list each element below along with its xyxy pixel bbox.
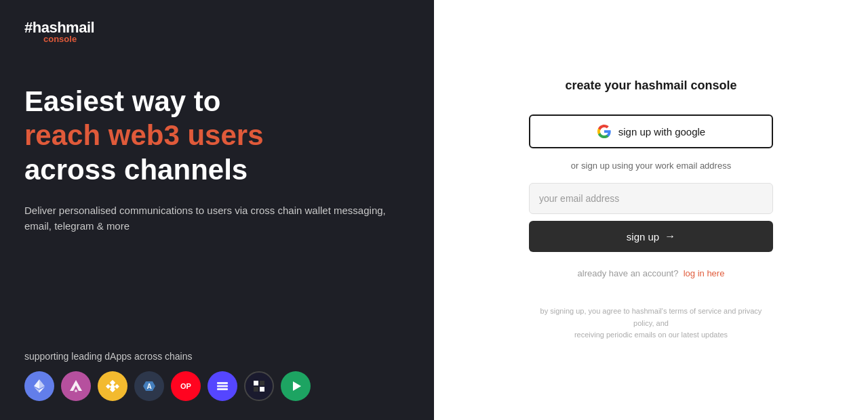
svg-rect-14 (217, 388, 228, 390)
aave-icon (61, 371, 91, 401)
svg-marker-19 (293, 381, 301, 391)
signup-button[interactable]: sign up → (529, 221, 773, 252)
hero-line2: reach web3 users (24, 119, 410, 152)
svg-text:A: A (146, 383, 151, 390)
svg-rect-17 (254, 387, 258, 392)
signup-btn-label: sign up (627, 231, 659, 243)
svg-rect-16 (260, 381, 264, 385)
terms-line2: receiving periodic emails on our latest … (574, 331, 728, 339)
svg-rect-18 (260, 387, 264, 392)
svg-rect-7 (115, 384, 119, 389)
right-panel: create your hashmail console sign up wit… (434, 0, 868, 420)
svg-point-4 (75, 390, 77, 392)
svg-text:OP: OP (180, 382, 191, 390)
hero-line3: across channels (24, 153, 410, 187)
terms-line1: by signing up, you agree to hashmail's t… (540, 307, 762, 327)
arrow-icon: → (665, 230, 675, 243)
arbitrum-icon: A (134, 371, 164, 401)
stacks-icon (208, 371, 237, 401)
login-prompt-text: already have an account? (578, 268, 679, 278)
hero-section: Easiest way to reach web3 users across c… (24, 85, 410, 351)
login-prompt: already have an account? log in here (578, 268, 725, 278)
chain-icons-list: A OP (24, 371, 410, 401)
supporting-section: supporting leading dApps across chains (24, 351, 410, 401)
form-title: create your hashmail console (565, 79, 736, 93)
hero-line1: Easiest way to (24, 85, 410, 119)
checkered-icon (244, 371, 274, 401)
bnb-icon (98, 371, 127, 401)
svg-rect-6 (106, 384, 111, 389)
google-signup-button[interactable]: sign up with google (529, 114, 773, 148)
terms-text: by signing up, you agree to hashmail's t… (536, 306, 766, 341)
ethereum-icon (24, 371, 54, 401)
email-input[interactable] (529, 183, 773, 214)
hero-description: Deliver personalised communications to u… (24, 203, 391, 234)
optimism-icon: OP (171, 371, 201, 401)
play-icon (281, 371, 311, 401)
signup-form: create your hashmail console sign up wit… (529, 79, 773, 341)
supporting-title: supporting leading dApps across chains (24, 351, 410, 362)
svg-rect-12 (217, 382, 228, 384)
divider-text: or sign up using your work email address (571, 161, 731, 171)
google-icon (597, 124, 612, 139)
svg-rect-15 (254, 381, 258, 385)
logo: #hashmail console (24, 19, 410, 44)
logo-console: console (43, 34, 410, 44)
left-panel: #hashmail console Easiest way to reach w… (0, 0, 434, 420)
google-btn-label: sign up with google (618, 126, 705, 138)
login-link[interactable]: log in here (684, 268, 725, 278)
svg-rect-13 (217, 385, 228, 387)
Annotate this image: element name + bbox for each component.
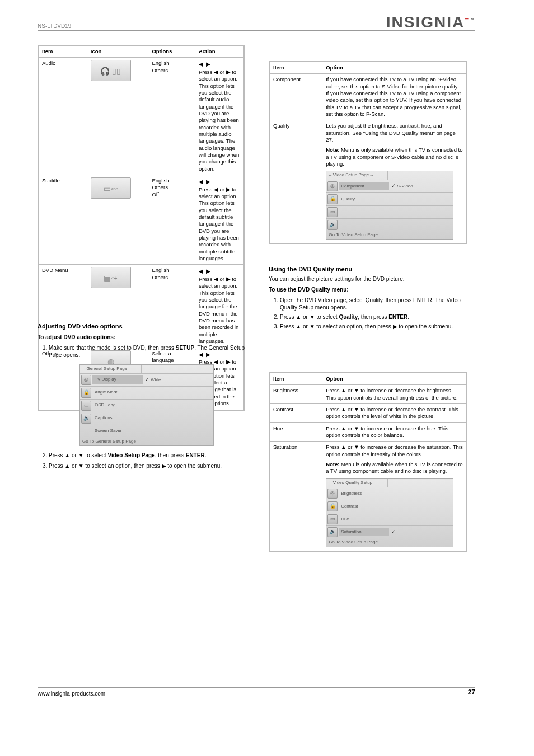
- row-item: Brightness: [269, 385, 322, 404]
- speaker-icon: 🔈: [327, 527, 338, 537]
- row-icon: 🎧 ▯▯: [87, 58, 148, 175]
- row-item: Contrast: [269, 404, 322, 423]
- row-options: English Others Off: [148, 175, 195, 265]
- section-heading: Using the DVD Quality menu: [269, 265, 467, 273]
- row-desc: Press ▲ or ▼ to increase or decrease the…: [322, 442, 467, 551]
- tbl2-h-opt: Option: [322, 62, 467, 74]
- list-item: Make sure that the mode is set to DVD, t…: [49, 344, 245, 446]
- row-item: Audio: [38, 58, 87, 175]
- left-instructions: Adjusting DVD video options To adjust DV…: [38, 319, 245, 473]
- header-model: NS-LTDVD19: [38, 22, 71, 30]
- row-icon: ▭ABC: [87, 175, 148, 265]
- table-row: Saturation Press ▲ or ▼ to increase or d…: [269, 442, 467, 551]
- row-item: Saturation: [269, 442, 322, 551]
- subtitle-icon: ▭ABC: [91, 177, 131, 199]
- screen-icon: ▭: [327, 207, 338, 217]
- row-desc: Press ▲ or ▼ to increase or decrease the…: [322, 385, 467, 404]
- tbl3-h-opt: Option: [322, 373, 467, 385]
- disc-icon: ◎: [327, 489, 338, 499]
- headphones-icon: 🎧 ▯▯: [91, 60, 131, 81]
- row-desc: Press ▲ or ▼ to increase or decrease the…: [322, 422, 467, 442]
- speaker-icon: 🔈: [81, 414, 91, 424]
- list-item: Open the DVD Video page, select Quality,…: [280, 297, 467, 311]
- table-row: Contrast Press ▲ or ▼ to increase or dec…: [269, 404, 467, 423]
- list-item: Press ▲ or ▼ to select an option, then p…: [280, 323, 467, 330]
- table-row: Brightness Press ▲ or ▼ to increase or d…: [269, 385, 467, 404]
- row-item: Component: [269, 74, 322, 120]
- tbl2-h-item: Item: [269, 62, 322, 74]
- disc-icon: ◎: [81, 375, 91, 385]
- tbl1-h-action: Action: [195, 45, 244, 58]
- sub-heading: To adjust DVD audio options:: [38, 334, 245, 341]
- tbl1-h-item: Item: [38, 45, 87, 58]
- footer-rule: [38, 687, 475, 688]
- video-setup-table: Item Option Component If you have connec…: [269, 61, 467, 244]
- disc-icon: ◎: [327, 181, 338, 191]
- row-action: ◀ ▶ Press ◀ or ▶ to select an option. Th…: [195, 175, 244, 265]
- section-heading: Adjusting DVD video options: [38, 322, 245, 330]
- table-row: Hue Press ▲ or ▼ to increase or decrease…: [269, 422, 467, 442]
- row-action: ◀ ▶ Press ◀ or ▶ to select an option. Th…: [195, 58, 244, 175]
- list-item: Press ▲ or ▼ to select Video Setup Page,…: [49, 452, 245, 459]
- lock-icon: 🔒: [327, 501, 338, 511]
- row-item: Hue: [269, 422, 322, 442]
- mini-menu-general: -- General Setup Page -- ◎TV Display✓ Wi…: [79, 364, 214, 446]
- table-row: Component If you have connected this TV …: [269, 74, 467, 120]
- list-item: Press ▲ or ▼ to select an option, then p…: [49, 462, 245, 469]
- row-item: Subtitle: [38, 175, 87, 265]
- mini-menu-quality: -- Video Quality Setup -- ◎Brightness 🔒C…: [326, 478, 453, 547]
- table-row: Subtitle ▭ABC English Others Off ◀ ▶ Pre…: [38, 175, 244, 265]
- tbl1-h-options: Options: [148, 45, 195, 58]
- dvd-menu-icon: ▤⤳: [91, 267, 131, 288]
- table-row: Quality Lets you adjust the brightness, …: [269, 120, 467, 243]
- quality-menu-instructions: Using the DVD Quality menu You can adjus…: [269, 263, 467, 332]
- tbl3-h-item: Item: [269, 373, 322, 385]
- lock-icon: 🔒: [327, 194, 338, 204]
- screen-icon: ▭: [327, 514, 338, 524]
- tbl1-h-icon: Icon: [87, 45, 148, 58]
- mini-menu-video: -- Video Setup Page -- ◎Component✓ S-Vid…: [326, 171, 453, 240]
- list-item: Press ▲ or ▼ to select Quality, then pre…: [280, 313, 467, 321]
- row-item: Quality: [269, 120, 322, 243]
- brand-logo: INSIGNIA–™: [386, 12, 475, 32]
- screen-icon: ▭: [81, 401, 91, 411]
- table-row: Audio 🎧 ▯▯ English Others ◀ ▶ Press ◀ or…: [38, 58, 244, 175]
- footer-url: www.insignia-products.com: [38, 690, 105, 697]
- row-desc: Lets you adjust the brightness, contrast…: [322, 120, 467, 243]
- row-options: English Others: [148, 58, 195, 175]
- speaker-icon: 🔈: [327, 220, 338, 230]
- lock-icon: 🔒: [81, 388, 91, 398]
- row-desc: If you have connected this TV to a TV us…: [322, 74, 467, 120]
- video-quality-table: Item Option Brightness Press ▲ or ▼ to i…: [269, 372, 467, 552]
- row-desc: Press ▲ or ▼ to increase or decrease the…: [322, 404, 467, 423]
- page-number: 27: [468, 688, 475, 697]
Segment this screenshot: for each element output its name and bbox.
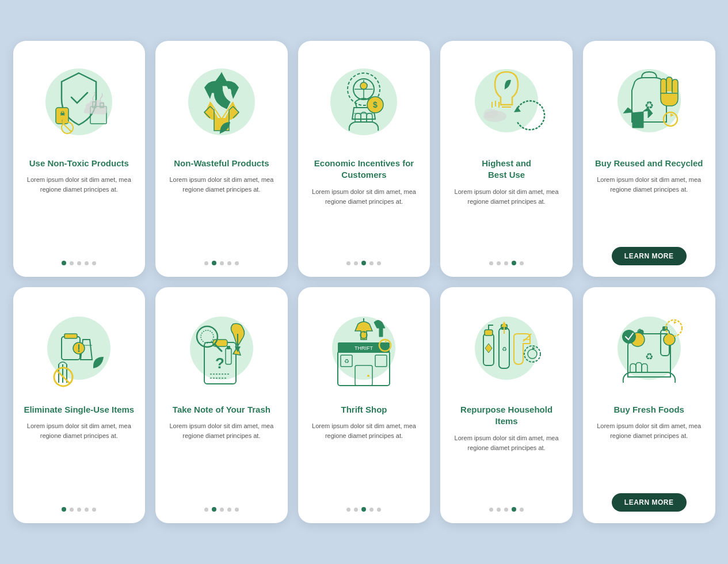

*Work instruction:* Looking at the records above, which lines contain "Saturation"? Copy those lines.

*Reply to the exercise:*
- table-row: Saturation Press ▲ or ▼ to increase or d…: [269, 442, 467, 551]
- row-item: Saturation: [269, 442, 322, 551]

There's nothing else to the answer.